An opponent of needle exchange, Rep. Todd Tiahrt (R-KS), cited studies that purportedly show needle exchange to be ineffective at reducing the spread of AIDS during the Congressional debate yesterday, according to the Associated Press. Tiahrt was probably referring to research in the Canadian cities of Vancouver and Montreal, which found rising rates of HIV among the injecting population. This study has been used frequently by opponents of needle exchange repeatedly in recent months, including drug czar Barry McCaffrey, who repeated this claim on the Diane Rheim show on National Public Radio two weeks ago.
The authors of this study, however, took to the pages of the New York Times last April to say that needle exchange opponents have "misinterpreted" their research, which in reality found that the programs in those cities succeeded in reaching the most at-risk populations, but weren't large enough to provide enough syringes to enough users to stem the growing problem of injection-related AIDS in places where cocaine had become the drug of choice over heroin. The average cocaine injectors requires many more syringes each day than a heroin injector would require.

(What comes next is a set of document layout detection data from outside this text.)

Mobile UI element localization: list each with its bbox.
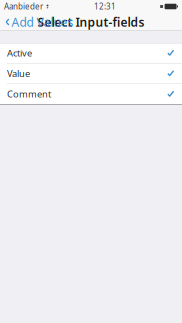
button[interactable]: Comment <box>0 84 182 104</box>
staticText: Select Input-fields <box>38 14 144 30</box>
button[interactable]: Active <box>0 43 182 64</box>
staticText: Add Values <box>12 14 74 30</box>
button[interactable]: Value <box>0 64 182 84</box>
staticText: Value <box>7 67 30 80</box>
staticText: Aanbieder <box>4 1 43 12</box>
staticText: 12:31 <box>94 1 116 12</box>
button[interactable]: Add Values <box>0 11 74 33</box>
staticText: Comment <box>7 88 51 100</box>
staticText: Active <box>7 47 32 59</box>
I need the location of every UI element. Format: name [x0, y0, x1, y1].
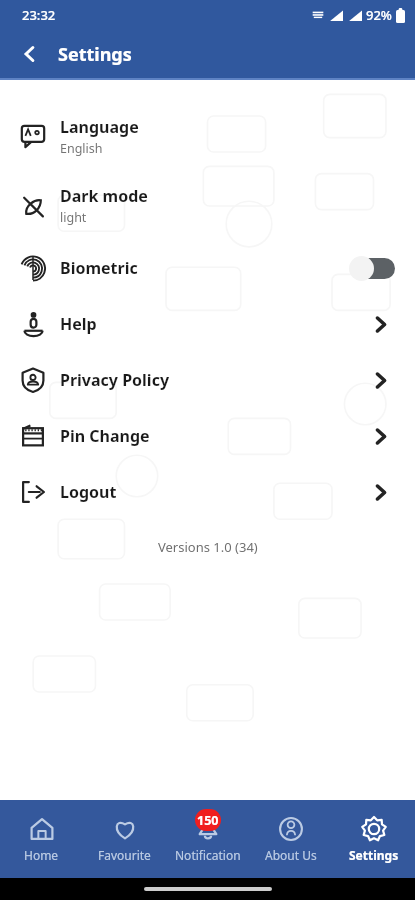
staticText: About Us: [265, 847, 317, 863]
staticText: 92%: [366, 6, 392, 24]
staticText: Logout: [60, 481, 117, 503]
staticText: 23:32: [22, 6, 56, 24]
button[interactable]: Help: [0, 296, 415, 352]
staticText: Dark mode: [60, 185, 148, 207]
staticText: Help: [60, 313, 97, 335]
staticText: Home: [24, 847, 59, 863]
button[interactable]: Settings: [332, 800, 415, 878]
button[interactable]: Language: [0, 102, 415, 171]
staticText: Language: [60, 116, 139, 138]
button[interactable]: Pin Change: [365, 421, 395, 451]
button[interactable]: Biometric: [0, 240, 415, 296]
staticText: Privacy Policy: [60, 369, 170, 391]
button[interactable]: Back: [12, 36, 48, 72]
button[interactable]: Biometric toggle: [349, 254, 397, 282]
staticText: Notification: [175, 847, 241, 863]
button[interactable]: Home: [0, 800, 83, 878]
staticText: English: [60, 140, 103, 157]
button[interactable]: Pin Change: [0, 408, 415, 464]
staticText: Settings: [349, 847, 399, 863]
button[interactable]: Favourite: [83, 800, 166, 878]
button[interactable]: Logout: [365, 477, 395, 507]
staticText: light: [60, 209, 87, 226]
staticText: Biometric: [60, 257, 138, 279]
button[interactable]: Help: [365, 309, 395, 339]
staticText: Settings: [58, 42, 132, 67]
staticText: Pin Change: [60, 425, 150, 447]
button[interactable]: Logout: [0, 464, 415, 520]
button[interactable]: Privacy Policy: [0, 352, 415, 408]
staticText: Versions 1.0 (34): [158, 538, 258, 556]
button[interactable]: Dark mode: [0, 171, 415, 240]
staticText: 150: [197, 812, 219, 829]
button[interactable]: 150: [166, 800, 249, 878]
button[interactable]: Privacy Policy: [365, 365, 395, 395]
button[interactable]: About Us: [249, 800, 332, 878]
staticText: Favourite: [98, 847, 151, 863]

A article in last month's Journal of Acquired Immune Deficiency Syndromes and Human Retrovirology provides some quantitative understanding of the situation in Montreal. It cites a 1995 study which estimated the number of injection drug users to be 10,000 and that about 10.68 million syringes would be needed annually to provide one-time syringe use for all of them. The researchers also calculated that approximately 338,000 syringes were distributed in 1994, meeting only about 3.2 percent of the estimated need. It was noted that the total number of sterile syringes could have been higher, due to underground distribution within the injection-using community and the illegal drug trade. Still, the numbers are adequate to illustrate that the problem in Montreal was not needle exchange, but that there was not enough of it. Another problem was that the program had a limit on the number of syringes it would provide to any given client on any given occasion.